1868 rows × 20 columns

Note that data is all derived from Kaggle’s data; that in and of itself represents quite a bit of work.

The data frames train and infer are very similar. Let’s check out the relationships:

print("Things in train but not infer: ", set(train.columns).difference(set(infer)))
print("Things in infer but not train: ", set(infer.columns).difference(set(train)))
print("Things in common: ", set(train.columns).intersection(set(infer)))

Things in train but not infer:  {'LTeamID', 'Outcome', 'WTeamID'}
Things in infer but not train:  {'TeamID2', 'TeamID1'}
Things in common:  {'APGDiff', 'SPGDiff', 'ThreePctDiff', 'FGPctDiff', 'AvgPointDiffDiff', 'SeedDiff', 'conf_ratingDiff', 'WinPctDiff', 'PFGDiff', 'TOPGDiff', 'team_ratingDiff', 'ORPGDiff', 'PPGDiff', 'Season', 'DRPGDiff', 'FTPctDiff', 'BPGDiff'}

OK, let’s build and train a model:

features = ['team_ratingDiff', 'SeedDiff', 'WinPctDiff']
X = train[features].values
y = train["Outcome"].values
scaler = StandardScaler()
X_scaled = scaler.fit_transform(X)
model = LogisticRegression(C=0.5)
model.fit(X_scaled, y)
model

LogisticRegression(C=0.5)

In a Jupyter environment, please rerun this cell to show the HTML representation or trust the notebook.
On GitHub, the HTML representation is unable to render, please try loading this page with nbviewer.org.

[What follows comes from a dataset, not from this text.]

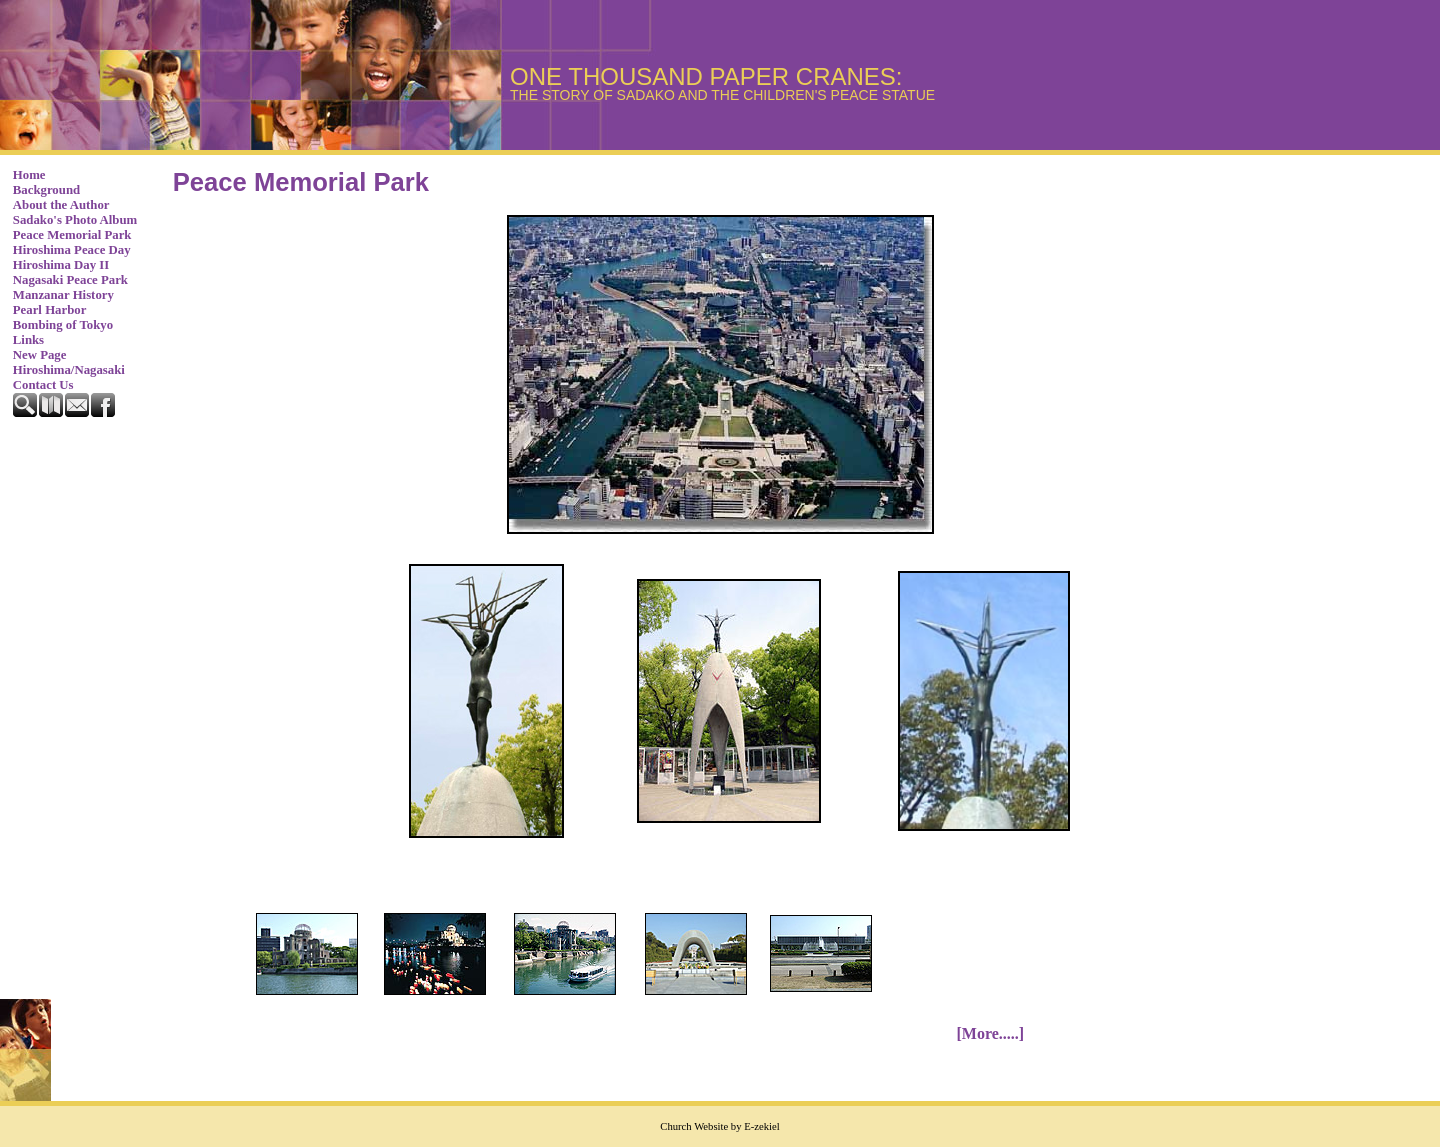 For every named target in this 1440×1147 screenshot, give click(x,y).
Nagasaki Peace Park (70, 280)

And now, the prediction data frame:

pred = model.predict_proba(infer[features].values)
ID = infer.apply(lambda r:
   f'2025_{int(r.TeamID1)}_{int(r.TeamID2)}', 
   axis = 1
)
pd.DataFrame({'ID': ID, 'pred': [p[1] for p in pred]})

	ID	pred
0	2025_1103_1104	0.389727
1	2025_1103_1106	0.543172
2	2025_1103_1110	0.539127
3	2025_1103_1112	0.414363
4	2025_1103_1116	0.476587
...	...	...
2273	2025_1459_1463	0.469689
2274	2025_1459_1471	0.453974
2275	2025_1462_1463	0.517301
2276	2025_1462_1471	0.501500
2277	2025_1463_1471	0.484197

2278 rows × 2 columns

If we export that to CSV, we get a valid (though certainly not winning) Kaggle submission!

Comments

There’s clearly a lot leading up to this point.

Data processing,
Determination of hyperparameters via cross validation, such as
- Parameters in the determination of the eigenvalues, and
- a constant \(C\) bounding the norm of the vector of model coefficients to fight overfitting.